Sélection de la Quinzaine des réalisateurs au Festival de Cannes 1975

Sorties les mercredis 21 janvier 1976, 24 avril 2007 et 19 avril 2023


 


Toute la vie d’une femme, banale et tragique à la fois, tient en trois journées, suivies pas à pas, en trois heures vingt de projection. Jeanne Dielman, veuve depuis six ans, dont le mari n’est plus qu’un souvenir sur une photo jaunie, s’est retirée du monde tout simplement parce que son existence ne valait qu’en fonction de son couple petit-bourgeois. Elle n’est plus rien sinon une sorte de recluse, entièrement dévouée à son fils, adolescent un peu mufle, mais aussi petit homme qu’il faut servir avec respect.


 


 

De la tristesse d’un quotidien lugubre, elle est sauvée par de pauvres gestes minutieusement réglés au long des heures : le tricot du soir, le café préparé selon un rite immuable, la vaisselle scrupuleusement nettoyée. Jeanne n’est ni heureuse ni malheureuse. C’est avec indifférence qu’elle se prostitue recevant un visiteur chaque jour de la semaine, en fin d’après-midi. Aussi absente sans doute que lorsqu’elle épluche ses pommes de terre.


 


 


 

Mais la belle et triste ordonnance de sa vie est dérangée quand elle découvre le plaisir avec un ses clients. Alors elle laisse brûler son repas. Elle va d’une pièce à l’autre, désorientée. Son univers est détruit. Elle s’accroche désespérément à son "programme". Le lendemain, elle se trompe d’une heure. Et le temps prend une autre dimension. Jeanne s’ennuie...


 


 


 

Elle consulte son réveil, rêve au lieu de faire le ménage, rince mal les assiettes. Et puis elle est nerveuse. Ses gestes ont perdu leur précision. En même temps elle retrouve la saveur d’un café frais. Si Jeanne continuait à vivre, elle serait une femme déchirée car elle ne peut plus être indifférente. C’est pourquoi dans un ultime refus de ce qui risque de modifier son existence, elle tue son troisième visiteur.


 


 

Chantal Ackerman a fait de la médiocrité du quotidien une bouleversante tragédie, en refusant l’écriture du réalisme traditionnel qui compose un récit en insistant sur tel ou tel détail.
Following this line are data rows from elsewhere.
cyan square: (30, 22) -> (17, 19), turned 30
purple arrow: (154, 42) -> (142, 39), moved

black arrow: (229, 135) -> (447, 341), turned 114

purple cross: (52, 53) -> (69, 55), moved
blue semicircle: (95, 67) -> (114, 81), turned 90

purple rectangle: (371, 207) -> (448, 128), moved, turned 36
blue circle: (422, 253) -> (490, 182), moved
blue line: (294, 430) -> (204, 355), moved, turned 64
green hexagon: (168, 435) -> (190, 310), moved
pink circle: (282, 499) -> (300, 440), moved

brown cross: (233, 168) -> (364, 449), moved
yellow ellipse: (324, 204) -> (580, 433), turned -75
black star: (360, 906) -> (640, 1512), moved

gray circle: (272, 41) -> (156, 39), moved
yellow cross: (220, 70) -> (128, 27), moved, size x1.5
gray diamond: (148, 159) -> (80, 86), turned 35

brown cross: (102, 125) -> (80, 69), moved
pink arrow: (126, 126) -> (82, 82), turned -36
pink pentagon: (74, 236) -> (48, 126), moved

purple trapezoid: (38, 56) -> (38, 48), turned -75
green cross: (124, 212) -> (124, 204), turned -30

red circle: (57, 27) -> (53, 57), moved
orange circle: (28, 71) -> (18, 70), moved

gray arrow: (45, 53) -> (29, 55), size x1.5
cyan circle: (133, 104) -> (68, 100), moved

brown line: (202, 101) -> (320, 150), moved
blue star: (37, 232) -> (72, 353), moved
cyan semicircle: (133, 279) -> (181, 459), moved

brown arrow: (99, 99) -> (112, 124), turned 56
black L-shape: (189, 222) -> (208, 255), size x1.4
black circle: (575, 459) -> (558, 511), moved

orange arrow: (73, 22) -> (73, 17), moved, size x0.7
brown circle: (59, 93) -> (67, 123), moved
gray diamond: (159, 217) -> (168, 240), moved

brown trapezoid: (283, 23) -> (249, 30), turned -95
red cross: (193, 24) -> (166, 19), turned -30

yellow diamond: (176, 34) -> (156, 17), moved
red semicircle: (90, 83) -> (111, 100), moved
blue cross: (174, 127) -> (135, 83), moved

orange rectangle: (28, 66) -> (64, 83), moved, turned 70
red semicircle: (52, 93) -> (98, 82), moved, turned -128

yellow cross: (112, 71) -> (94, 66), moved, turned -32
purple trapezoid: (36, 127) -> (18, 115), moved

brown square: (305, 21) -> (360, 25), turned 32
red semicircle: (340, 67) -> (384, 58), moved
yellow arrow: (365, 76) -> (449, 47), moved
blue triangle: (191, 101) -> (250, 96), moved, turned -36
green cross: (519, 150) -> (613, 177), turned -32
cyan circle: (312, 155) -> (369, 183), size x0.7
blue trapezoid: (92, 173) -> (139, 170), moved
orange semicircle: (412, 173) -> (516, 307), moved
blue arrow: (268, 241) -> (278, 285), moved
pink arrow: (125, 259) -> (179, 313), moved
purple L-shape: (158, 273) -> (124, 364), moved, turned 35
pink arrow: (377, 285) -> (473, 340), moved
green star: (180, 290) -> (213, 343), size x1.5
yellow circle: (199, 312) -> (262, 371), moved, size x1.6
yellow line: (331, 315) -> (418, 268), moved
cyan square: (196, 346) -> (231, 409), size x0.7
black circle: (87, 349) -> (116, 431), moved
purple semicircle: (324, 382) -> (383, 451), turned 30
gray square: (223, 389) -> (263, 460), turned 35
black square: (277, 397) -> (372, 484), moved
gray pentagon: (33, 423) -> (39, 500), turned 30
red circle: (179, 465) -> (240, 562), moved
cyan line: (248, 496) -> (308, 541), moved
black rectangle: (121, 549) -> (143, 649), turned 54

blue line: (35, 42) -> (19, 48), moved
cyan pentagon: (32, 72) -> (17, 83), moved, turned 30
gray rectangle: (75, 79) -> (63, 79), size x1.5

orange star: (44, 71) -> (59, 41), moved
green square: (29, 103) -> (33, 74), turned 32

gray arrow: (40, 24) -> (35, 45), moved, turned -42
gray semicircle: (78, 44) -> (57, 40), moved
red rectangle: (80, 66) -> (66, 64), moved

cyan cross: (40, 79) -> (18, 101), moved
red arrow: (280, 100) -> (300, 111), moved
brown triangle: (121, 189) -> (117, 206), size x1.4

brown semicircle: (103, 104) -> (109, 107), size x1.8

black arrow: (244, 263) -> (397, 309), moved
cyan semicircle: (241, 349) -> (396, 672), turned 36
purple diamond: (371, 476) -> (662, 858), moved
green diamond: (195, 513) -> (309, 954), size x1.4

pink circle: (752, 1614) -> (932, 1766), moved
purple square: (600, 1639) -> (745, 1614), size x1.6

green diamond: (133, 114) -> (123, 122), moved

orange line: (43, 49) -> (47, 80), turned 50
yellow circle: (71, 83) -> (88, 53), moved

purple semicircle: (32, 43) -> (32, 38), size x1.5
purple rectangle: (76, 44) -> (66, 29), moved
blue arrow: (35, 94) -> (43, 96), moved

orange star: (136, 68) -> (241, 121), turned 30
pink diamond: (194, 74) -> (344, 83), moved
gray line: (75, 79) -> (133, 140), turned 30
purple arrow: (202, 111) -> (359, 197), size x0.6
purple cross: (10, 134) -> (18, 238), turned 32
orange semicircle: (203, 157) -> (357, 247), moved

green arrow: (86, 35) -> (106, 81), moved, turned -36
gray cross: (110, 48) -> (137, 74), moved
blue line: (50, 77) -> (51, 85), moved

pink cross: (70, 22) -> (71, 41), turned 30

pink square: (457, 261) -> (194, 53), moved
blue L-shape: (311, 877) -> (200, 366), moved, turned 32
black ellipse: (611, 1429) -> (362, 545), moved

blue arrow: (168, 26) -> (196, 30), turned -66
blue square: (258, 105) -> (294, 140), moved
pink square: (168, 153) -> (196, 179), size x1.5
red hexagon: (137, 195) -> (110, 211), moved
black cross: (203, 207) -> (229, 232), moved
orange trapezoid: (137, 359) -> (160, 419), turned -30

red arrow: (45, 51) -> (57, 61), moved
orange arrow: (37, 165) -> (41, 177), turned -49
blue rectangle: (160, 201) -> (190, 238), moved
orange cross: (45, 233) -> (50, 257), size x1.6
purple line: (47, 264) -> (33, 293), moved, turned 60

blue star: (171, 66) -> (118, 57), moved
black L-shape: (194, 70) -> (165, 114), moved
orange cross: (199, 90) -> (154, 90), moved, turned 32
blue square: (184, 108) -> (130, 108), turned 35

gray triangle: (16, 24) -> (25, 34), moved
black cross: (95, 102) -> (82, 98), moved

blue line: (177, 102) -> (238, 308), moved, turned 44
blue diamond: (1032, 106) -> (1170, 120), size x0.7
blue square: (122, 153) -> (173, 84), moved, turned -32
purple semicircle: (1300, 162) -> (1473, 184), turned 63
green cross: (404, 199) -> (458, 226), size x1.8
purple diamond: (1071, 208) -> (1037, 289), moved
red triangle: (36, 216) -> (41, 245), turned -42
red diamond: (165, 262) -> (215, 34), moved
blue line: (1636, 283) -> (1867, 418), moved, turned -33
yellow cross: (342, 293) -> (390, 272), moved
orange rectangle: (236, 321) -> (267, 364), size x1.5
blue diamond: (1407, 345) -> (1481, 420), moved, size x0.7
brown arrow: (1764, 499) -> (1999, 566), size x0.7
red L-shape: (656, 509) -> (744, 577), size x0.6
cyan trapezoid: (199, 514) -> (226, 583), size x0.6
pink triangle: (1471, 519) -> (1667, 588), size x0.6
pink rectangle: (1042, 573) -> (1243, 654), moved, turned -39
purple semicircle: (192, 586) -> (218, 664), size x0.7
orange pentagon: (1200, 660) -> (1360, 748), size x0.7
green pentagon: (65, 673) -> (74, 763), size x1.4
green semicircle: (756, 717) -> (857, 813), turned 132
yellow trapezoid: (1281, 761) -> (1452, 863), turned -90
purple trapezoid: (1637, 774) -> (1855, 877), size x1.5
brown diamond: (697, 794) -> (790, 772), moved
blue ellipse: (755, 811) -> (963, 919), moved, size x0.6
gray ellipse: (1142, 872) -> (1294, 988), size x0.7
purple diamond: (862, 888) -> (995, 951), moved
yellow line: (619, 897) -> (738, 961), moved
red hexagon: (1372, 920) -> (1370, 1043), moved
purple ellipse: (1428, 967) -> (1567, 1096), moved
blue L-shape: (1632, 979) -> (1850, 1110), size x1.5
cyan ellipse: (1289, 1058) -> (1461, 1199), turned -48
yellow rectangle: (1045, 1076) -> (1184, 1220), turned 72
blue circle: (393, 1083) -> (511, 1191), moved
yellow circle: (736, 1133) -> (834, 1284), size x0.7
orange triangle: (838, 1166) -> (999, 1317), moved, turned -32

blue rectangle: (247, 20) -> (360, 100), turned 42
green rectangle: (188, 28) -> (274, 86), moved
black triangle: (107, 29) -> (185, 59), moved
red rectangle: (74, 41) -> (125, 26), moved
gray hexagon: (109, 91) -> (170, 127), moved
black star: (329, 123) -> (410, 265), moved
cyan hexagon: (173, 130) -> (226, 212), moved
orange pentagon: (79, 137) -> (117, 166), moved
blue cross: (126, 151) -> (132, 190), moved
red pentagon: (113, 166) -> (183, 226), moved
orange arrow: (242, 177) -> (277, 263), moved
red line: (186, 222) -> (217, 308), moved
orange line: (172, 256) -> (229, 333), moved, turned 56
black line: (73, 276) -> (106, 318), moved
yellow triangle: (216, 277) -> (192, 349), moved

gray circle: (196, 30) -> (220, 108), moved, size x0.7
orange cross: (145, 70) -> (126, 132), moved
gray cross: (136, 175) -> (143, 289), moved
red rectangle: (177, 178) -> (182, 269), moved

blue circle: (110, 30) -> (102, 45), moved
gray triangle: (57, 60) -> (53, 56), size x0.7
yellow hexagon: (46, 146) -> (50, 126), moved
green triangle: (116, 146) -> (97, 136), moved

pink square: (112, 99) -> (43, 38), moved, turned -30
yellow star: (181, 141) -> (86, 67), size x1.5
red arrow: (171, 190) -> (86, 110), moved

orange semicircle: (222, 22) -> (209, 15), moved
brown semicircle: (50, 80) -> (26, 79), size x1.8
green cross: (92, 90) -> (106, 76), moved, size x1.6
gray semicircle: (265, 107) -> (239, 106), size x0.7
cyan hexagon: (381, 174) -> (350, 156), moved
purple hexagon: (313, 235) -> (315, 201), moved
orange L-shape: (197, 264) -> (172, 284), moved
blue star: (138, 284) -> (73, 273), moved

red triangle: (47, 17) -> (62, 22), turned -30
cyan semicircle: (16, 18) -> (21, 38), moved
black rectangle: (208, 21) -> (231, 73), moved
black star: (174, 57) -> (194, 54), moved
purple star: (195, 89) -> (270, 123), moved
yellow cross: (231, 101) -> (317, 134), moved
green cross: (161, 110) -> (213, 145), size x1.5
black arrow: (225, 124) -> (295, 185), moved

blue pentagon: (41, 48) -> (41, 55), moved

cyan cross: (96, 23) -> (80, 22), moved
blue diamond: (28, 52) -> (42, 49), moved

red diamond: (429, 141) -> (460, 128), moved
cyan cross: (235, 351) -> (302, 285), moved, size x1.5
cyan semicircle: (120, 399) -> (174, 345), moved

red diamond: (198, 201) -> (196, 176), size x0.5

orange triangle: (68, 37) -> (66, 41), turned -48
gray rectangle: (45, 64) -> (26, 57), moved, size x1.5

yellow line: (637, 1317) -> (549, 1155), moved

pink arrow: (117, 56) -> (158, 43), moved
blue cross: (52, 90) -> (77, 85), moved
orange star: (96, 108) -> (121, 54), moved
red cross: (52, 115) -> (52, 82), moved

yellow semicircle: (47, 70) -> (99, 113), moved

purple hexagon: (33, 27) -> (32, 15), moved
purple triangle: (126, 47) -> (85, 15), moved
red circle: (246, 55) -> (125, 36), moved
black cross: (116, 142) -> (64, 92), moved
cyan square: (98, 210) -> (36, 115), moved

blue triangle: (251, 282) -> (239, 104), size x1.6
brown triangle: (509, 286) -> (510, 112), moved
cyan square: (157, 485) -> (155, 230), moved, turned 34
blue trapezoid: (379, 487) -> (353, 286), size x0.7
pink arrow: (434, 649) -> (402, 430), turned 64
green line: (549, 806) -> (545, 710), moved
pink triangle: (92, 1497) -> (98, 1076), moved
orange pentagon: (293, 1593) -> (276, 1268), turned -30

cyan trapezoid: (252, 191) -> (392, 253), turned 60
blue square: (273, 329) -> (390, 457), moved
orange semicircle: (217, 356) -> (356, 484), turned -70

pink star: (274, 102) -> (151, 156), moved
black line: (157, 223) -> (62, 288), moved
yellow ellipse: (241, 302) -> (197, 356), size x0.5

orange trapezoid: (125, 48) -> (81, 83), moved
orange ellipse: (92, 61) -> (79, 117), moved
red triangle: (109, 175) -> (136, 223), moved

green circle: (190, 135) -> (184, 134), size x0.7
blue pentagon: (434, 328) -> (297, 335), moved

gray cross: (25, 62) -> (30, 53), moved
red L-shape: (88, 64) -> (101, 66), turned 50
Sa caméra n’est pas sélective, elle restitue toute la réalité. Elle n’utilise aucun effet habituel non plus : pas de travelling, pas de gros-plan. C’est tout un univers qui s’impose, dense compact, dans lequel chaque chose a son importance. La soupière blanc et bleu sur une table vernie fait penser à ces natures mortes du 18e siècle, qui donnent aux objets une présence gênante, angoissante. Il y a véritablement, dans Jeanne Dielman..., un nouveau langage cinématographique. Le spectateur est un peu dérouté au début du film, parce qu’il n’a pas l’habitude de découvrir lui-même ce qui est intéressant ou remarquable.


 


 

Mais c’est finalement lui qui choisit le détail important et qui fabrique l’histoire. La couleur verte d’un liquide à vaisselle assortie à celle d’une brosse accrochée au mur, c’est toute la misère d’une vie trop bien organisée. Une mèche dérangée sur le front de Jeanne en dit plus qu’une longue scène érotique. Et la lenteur du rythme - presque celle de la vie - ne fait qu’ajouter à la puissance des images.


 


 

Seule Delphine Seyrig, avec son jeu précis, sobre, distancié, pouvait entrer dans ce décor où le poids du réel atteint une force peu commune dans le cinéma de ces dernières années. C’est sans doute à cause de ce langage que l’on ne se pose pas la question de savoir quel message la réalisatrice a voulu délivrer au public.


 


 

Son œuvre est tout entière, sans équivoque et sans discussion, la vie d’un être que la société petite-bourgeoise a modelé, et écrasé dès le début. Parce qu’elle est femme, Jeanne ne peut pas s’en sortir. Née dans un autre milieu, elle aurait peut-être eu une chance d’être différente. Chantal Ackerman, dépassant les critiques féministes, les dénonciations claironnantes ou les accusations triomphantes, a tout simplement fait un vrai film politique.

Monique Portal
Jeune Cinéma n°93, mars 1976


Jeanne Dielman, 23 quai du Commerce, 1080 Bruxelles. Réal, sc, dial : Chantal Akerman ; ph : Babette Mangolte ; mont : Patricia Canino ; déc et cost : Philippe Graff. Int : Delphine Seyrig, Jan Decorte, Henri Storck, Jacques Doniol-Valcroze, Yves Bical (France-Belgique, 1975, 201 mn).